The silence that speaks
The last time Starmer’s job looked wobbly, in the February cabinet-leak episode, the Cabinet rolled out in unison: every department, every senior minister, the same carefully worded line about “full confidence” within the hour. This morning there has been nothing. Not from Reeves, not from Cooper, not from Lammy, not from McFadden. Starmer’s own press team pushed out the no-resignation line. Nobody senior amplified it.
Downing Street briefs that ministers are “letting the PM do the talking.” That is not how modern British politics has worked since 2015. When the Cabinet goes quiet around a Prime Minister in a scandal, the Cabinet is holding cards. Angela Rayner has been in her constituency since Wednesday. Pat McFadden has cancelled a Birmingham visit. Reeves has a budget statement in three weeks and no appetite for spending political capital on somebody else’s Epstein file.
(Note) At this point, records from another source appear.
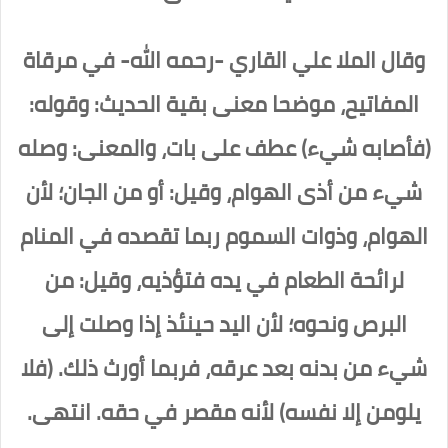
وقال الملا علي القاري -رحمه الله- في مرقاة
المفاتيح، موضحا معنى بقية الحديث: وقوله:
(فأصابه شيء) عطف على بات، والمعنى: وصله
شيء من أذى الهوام، وقيل: أو من الجان؛ لأن
الهوام، وذوات السموم ربما تقصده في المنام
لرائحة الطعام في يده فتؤذيه، وقيل: من
البرص ونحوه؛ لأن اليد حينئذ إذا وصلت إلى
شيء من بدنه بعد عرقه، فربما أورث ذلك. (فلا
يلومن إلا نفسه) لأنه مقصر في حقه. انتهى.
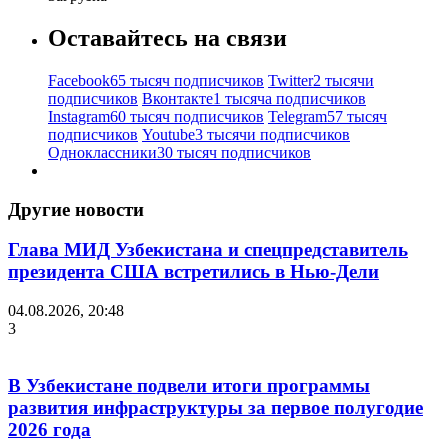
Оставайтесь на связи
Facebook
65 тысяч подписчиков
Twitter
2 тысячи
подписчиков
Вконтакте
1 тысяча подписчиков
Instagram
60 тысяч подписчиков
Telegram
57 тысяч
подписчиков
Youtube
3 тысячи подписчиков
Одноклассники
30 тысяч подписчиков
Другие новости
Глава МИД Узбекистана и спецпредставитель
президента США встретились в Нью-Дели
04.08.2026, 20:48
3
В Узбекистане подвели итоги программы
развития инфраструктуры за первое полугодие
2026 года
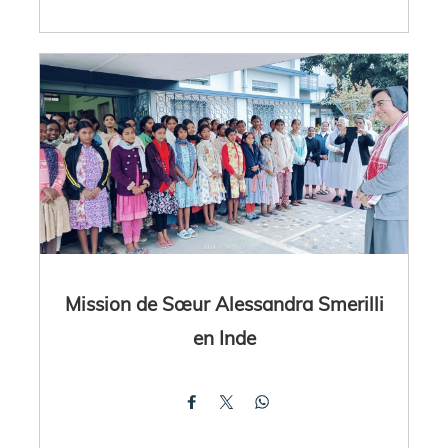
Mission de Sœur Alessandra Smerilli
en Inde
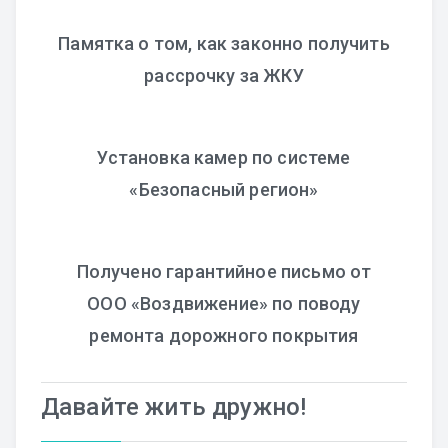
Памятка о том, как законно получить
рассрочку за ЖКУ
Установка камер по системе
«Безопасный регион»
Получено гарантийное письмо от
ООО «Воздвижение» по поводу
ремонта дорожного покрытия
Давайте жить дружно!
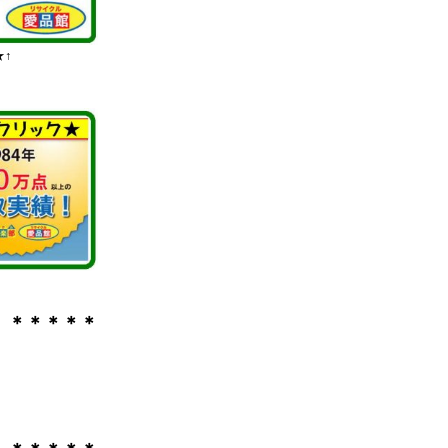
↑
 ＊＊＊＊＊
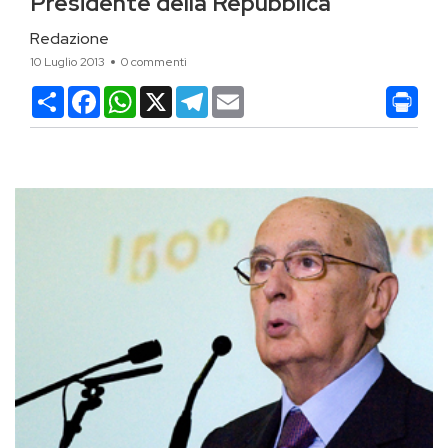
Presidente della Repubblica
Redazione
10 Luglio 2013
0 commenti
Condividi
Facebook
WhatsApp
X
Telegram
Email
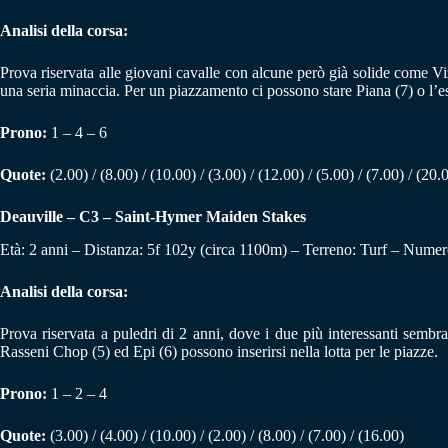
Analisi della corsa:
Prova riservata alle giovani cavalle con alcune però già solide come Viz
una seria minaccia. Per un piazzamento ci possono stare Piana (7) o l’e
Prono:
1 – 4 – 6
Quote:
(2.00) / (8.00) / (10.00) / (3.00) / (12.00) / (5.00) / (7.00) / (20.
Deauville – C3 – Saint-Hymer Maiden Stakes
Età: 2 anni – Distanza: 5f 102y (circa 1100m) – Terreno: Turf – Numero
Analisi della corsa:
Prova riservata a puledri di 2 anni, dove i due più interessanti sem
Rasseni Chop (5) ed Epi (6) possono inserirsi nella lotta per le piazze.
Prono:
1 – 2 – 4
Quote:
(3.00) / (4.00) / (10.00) / (2.00) / (8.00) / (7.00) / (16.00)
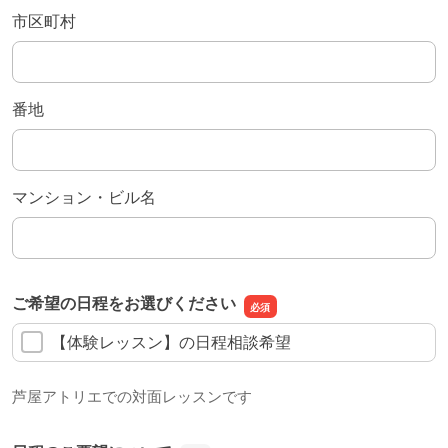
市区町村
番地
マンション・ビル名
ご希望の日程をお選びください
【体験レッスン】の日程相談希望
芦屋アトリエでの対面レッスンです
Robbins, vetting and the 48-hour override
The mechanical story is now understood. In January 2025 the UK’s developed-vetting process, which is operated by the Cabinet Office, concluded that Peter Mandelson should not be given access at STRAP level — the classification the Washington ambassador routinely holds. The FCDO received that recommendation and, within 48 hours, formally overrode it at permanent-secretary level. Robbins signed the override. Mandelson took up post in February 2025, was sacked in September when the Epstein documents dropped in New York, and the vetting story stayed buried until The Guardian reported it on Wednesday.
Starmer’s position is that he, as PM, was never shown the override paperwork and genuinely believed “full due process” had been followed. Robbins’ resignation statement, which Downing Street helped draft, says the decision was taken at the FCDO and “was not escalated to ministers at the time.” On the mechanical record, that is survivable.
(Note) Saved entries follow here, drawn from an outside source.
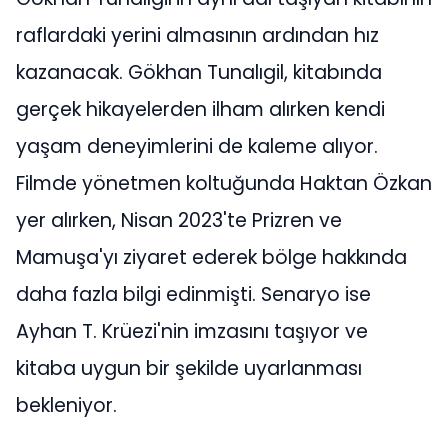
raflardaki yerini almasının ardından hız
kazanacak. Gökhan Tunalıgil, kitabında
gerçek hikayelerden ilham alırken kendi
yaşam deneyimlerini de kaleme alıyor.
Filmde yönetmen koltuğunda Haktan Özkan
yer alırken, Nisan 2023'te Prizren ve
Mamuşa'yı ziyaret ederek bölge hakkında
daha fazla bilgi edinmişti. Senaryo ise
Ayhan T. Krüezi'nin imzasını taşıyor ve
kitaba uygun bir şekilde uyarlanması
bekleniyor.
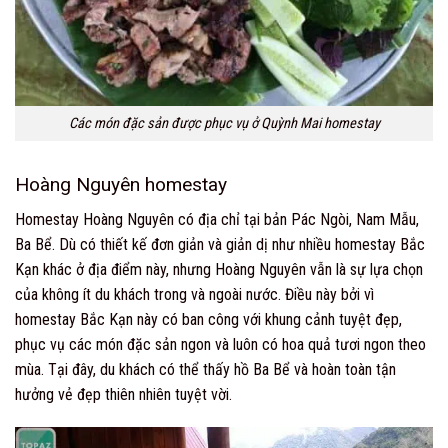
Các món đặc sản được phục vụ ở Quỳnh Mai homestay
Hoàng Nguyên homestay
Homestay Hoàng Nguyên có địa chỉ tại bản Pác Ngòi, Nam Mẫu,
Ba Bể. Dù có thiết kế đơn giản và giản dị như nhiều homestay Bắc
Kạn khác ở địa điểm này, nhưng Hoàng Nguyên vẫn là sự lựa chọn
của không ít du khách trong và ngoài nước. Điều này bởi vì
homestay Bắc Kạn này có ban công với khung cảnh tuyệt đẹp,
phục vụ các món đặc sản ngon và luôn có hoa quả tươi ngon theo
mùa. Tại đây, du khách có thể thấy hồ Ba Bể và hoàn toàn tận
hưởng vẻ đẹp thiên nhiên tuyệt vời.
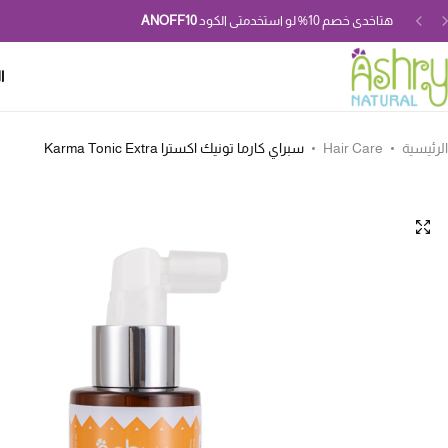
هتاخدى خصم 10% لو استخدمتى الكود
ANOFF10
ا
الرئيسية
Hair Care
سبراي كارما تونيك اكسترا Karma Tonic Extra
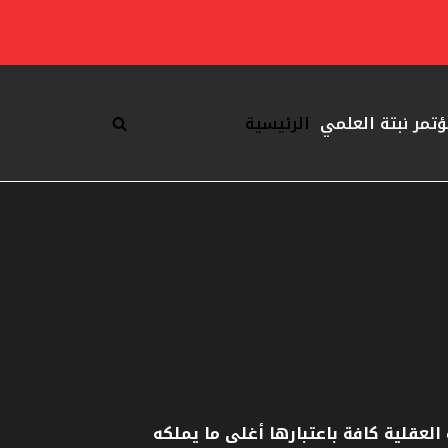
ؤتمر نبتة العلمي
الرئيسية
العقلية كافة باعتبارها أغلى ما يملكه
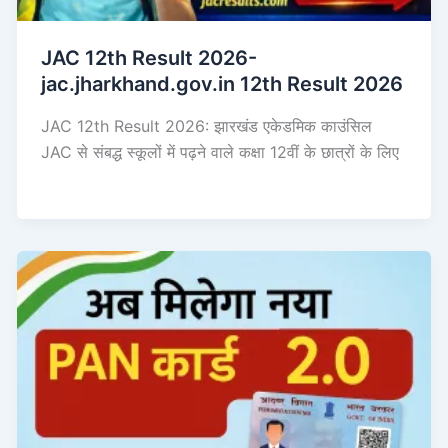
JAC 12th Result 2026-
jac.jharkhand.gov.in 12th Result 2026
JAC 12th Result 2026: झारखंड एकेडमिक काउंसिल
JAC से संबद्ध स्कूलों में पढ़ने वाले कक्षा 12वीं के छात्रों के लिए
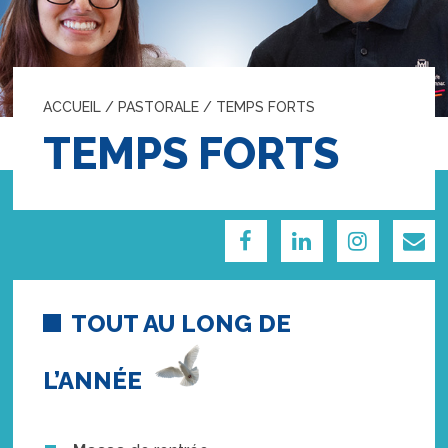
ACCUEIL
/
PASTORALE
/
TEMPS FORTS
TEMPS FORTS
TOUT AU LONG DE
L’ANNÉE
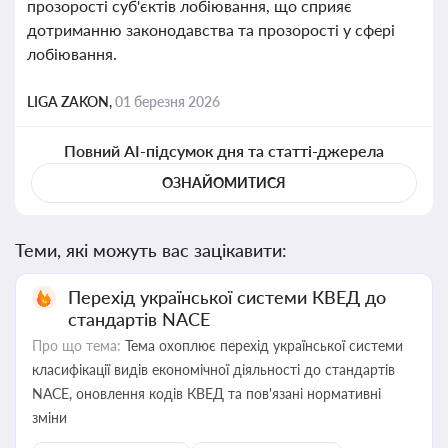
прозорості суб'єктів лобіювання, що сприяє
дотриманню законодавства та прозорості у сфері
лобіювання.
LIGA ZAKON,
01 березня 2026
Повний AI-підсумок дня та статті-джерела
ОЗНАЙОМИТИСЯ
Теми, які можуть вас зацікавити:
Перехід української системи КВЕД до
стандартів NACE
Про що тема:
Тема охоплює перехід української системи
класифікації видів економічної діяльності до стандартів
NACE, оновлення кодів КВЕД та пов'язані нормативні
зміни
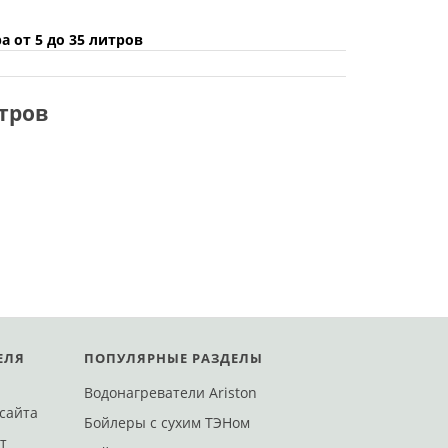
 от 5 до 35 литров
итров
ЕЛЯ
ПОПУЛЯРНЫЕ РАЗДЕЛЫ
Полтаве
Харькове
Виннице
Запорожье
Сумах
Николаеве
Водонагреватели Ariston
сайта
Поштой
Доставим Новой Поштой
Достав
Бойлеры с сухим ТЭНом
т
 15
ул. Маршала Малиновского, 114
ул. Марш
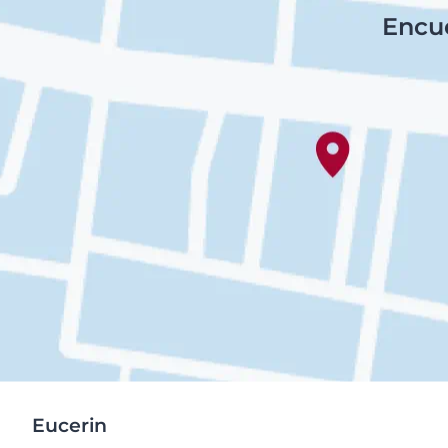
Encue
Eucerin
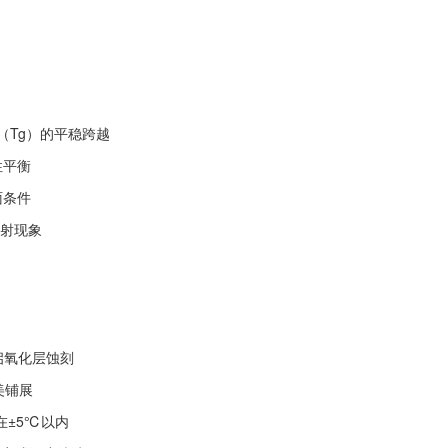
（Tg）的平稳跨越
性平衡
面条件
喷射现象
开启氧化层蚀刻
美铺展
在±5℃以内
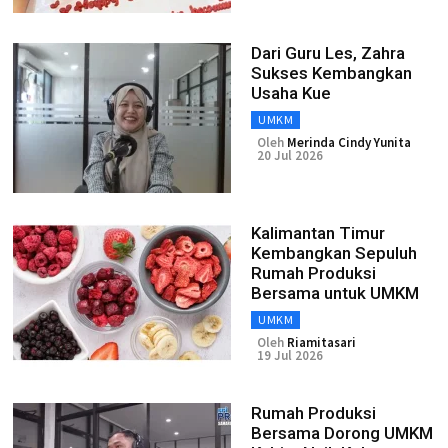
Dari Guru Les, Zahra
Sukses Kembangkan
Usaha Kue
UMKM
Oleh
Merinda Cindy Yunita
20 Jul 2026
Kalimantan Timur
Kembangkan Sepuluh
Rumah Produksi
Bersama untuk UMKM
UMKM
Oleh
Riamitasari
19 Jul 2026
Rumah Produksi
Bersama Dorong UMKM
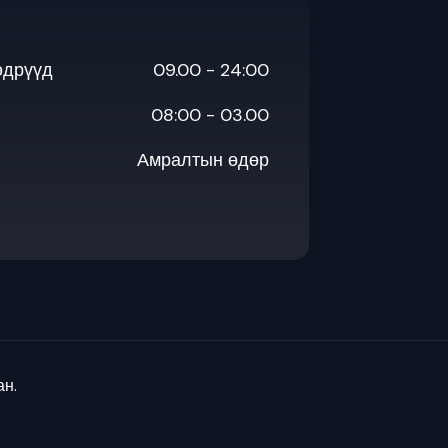
өдрүүд
09.00 - 24:00
08:00 - 03.00
Амралтын өдөр
ан.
Except the Opposition has the Commons transcript. Starmer told the House in March that the process had been “thorough, independent and signed off at every level.” If he did not know the override existed, the word “signed off at every level” is false. If he did know, the whole defence collapses. Kemi Badenoch is asking the Privileges Committee to decide which it is. That referral cannot be stopped by a resignation further down the chain.
Ipsos and the collapse
It would be easier to wave this away if Starmer were not already the most unpopular Prime Minister in the history of Ipsos’s satisfaction tracker. The last reading had him at 13% satisfied, 79% dissatisfied, net minus 66. No British Prime Minister has ever posted a number like that and survived to a general election. Harold Wilson in 1968 came closest. Theresa May’s numbers bottomed out kinder than this. Rishi Sunak’s did too.
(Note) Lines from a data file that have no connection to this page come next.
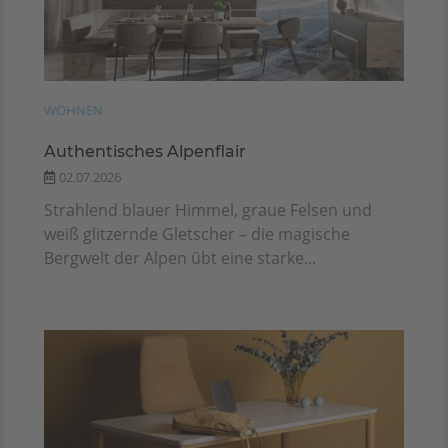
WOHNEN
Authentisches Alpenflair
02.07.2026
Strahlend blauer Himmel, graue Felsen und
weiß glitzernde Gletscher – die magische
Bergwelt der Alpen übt eine starke...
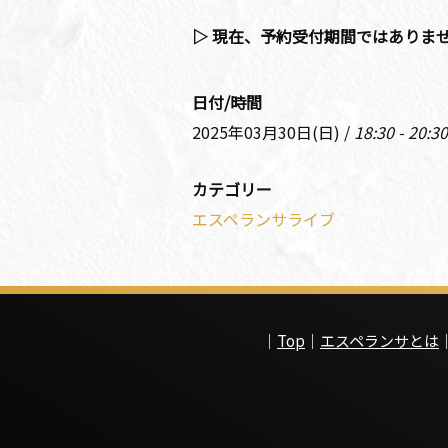
▷ 現在、予約受付期間ではありま
日付/時間
2025年03月30日(日) /
18:30 - 20:30
カテゴリー
エスペランサライブ
｜
Top
｜
エスペランサとは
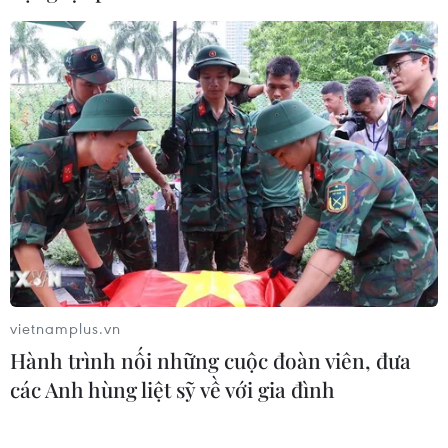
tiếp Đại sứ Singapore Rajpal Singh
05/08/2026 14:54
Thủ tướng Lê Minh Hưng tiếp Bộ
trưởng Quốc phòng Malaysia
05/08/2026 11:31
Tổng Bí thư, Chủ tịch nước Tô Lâm:
Quan hệ Việt Nam-Malaysia ngày
càng phát triển năng động
vietnamplus.vn
05/08/2026 10:56
Hành trình nối những cuộc đoàn viên, đưa
các Anh hùng liệt sỹ về với gia đình
Chủ tịch Quốc hội kiêm Chủ
tịch Hạ viện Thái Lan tham quan Nhà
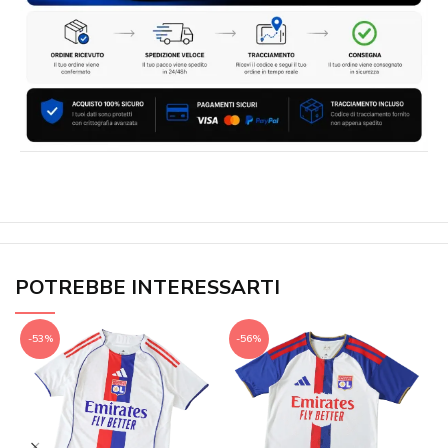
POTREBBE INTERESSARTI
-53%
-56%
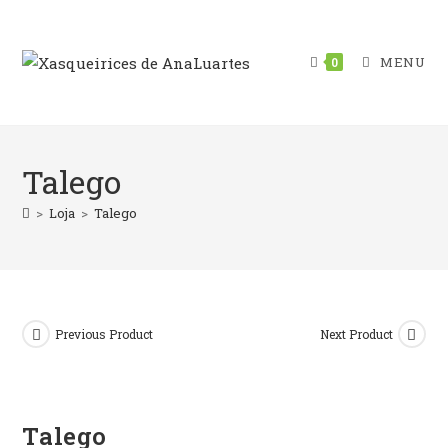
Skip
to
content
MENU
0
Talego
>
Loja
>
Talego
Previous Product
Next Product
Talego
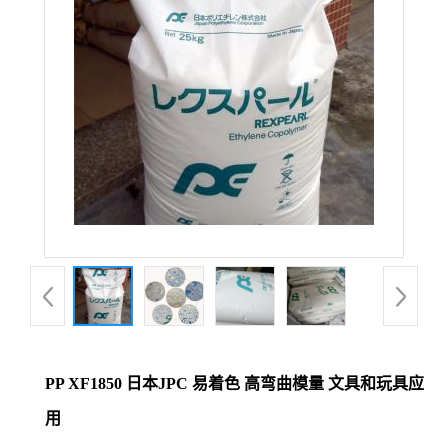
PP XF1850 日本JPC 易着色 高弯曲模量 文具和玩具应
用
The vetting scandal lands on top of a YouGov this week that puts Reform on 24%, Conservatives on 19%, Greens on 18% and Labour — the governing party with a 174-seat majority — fourth on 17%. Starmer’s political problem is not that a single scandal could unseat him. It is that every scandal now lands on an approval floor that no party manager thinks survives the May locals.
What happens Monday
Starmer has promised to publish “the Mandelson papers” by Monday. Nobody in Whitehall is certain what that phrase means. The minimum is the January 2025 vetting recommendation and the FCDO’s override memo. The maximum is the underlying vetting file, which would include what exactly the security services flagged about Mandelson’s contacts with Jeffrey Epstein and with the Chinese state. If the PM publishes the maximum, he is vindicating himself at the cost of his predecessor’s reputation and possibly a foreign-policy rupture with Beijing. If he publishes the minimum, the Opposition will say he is still hiding something.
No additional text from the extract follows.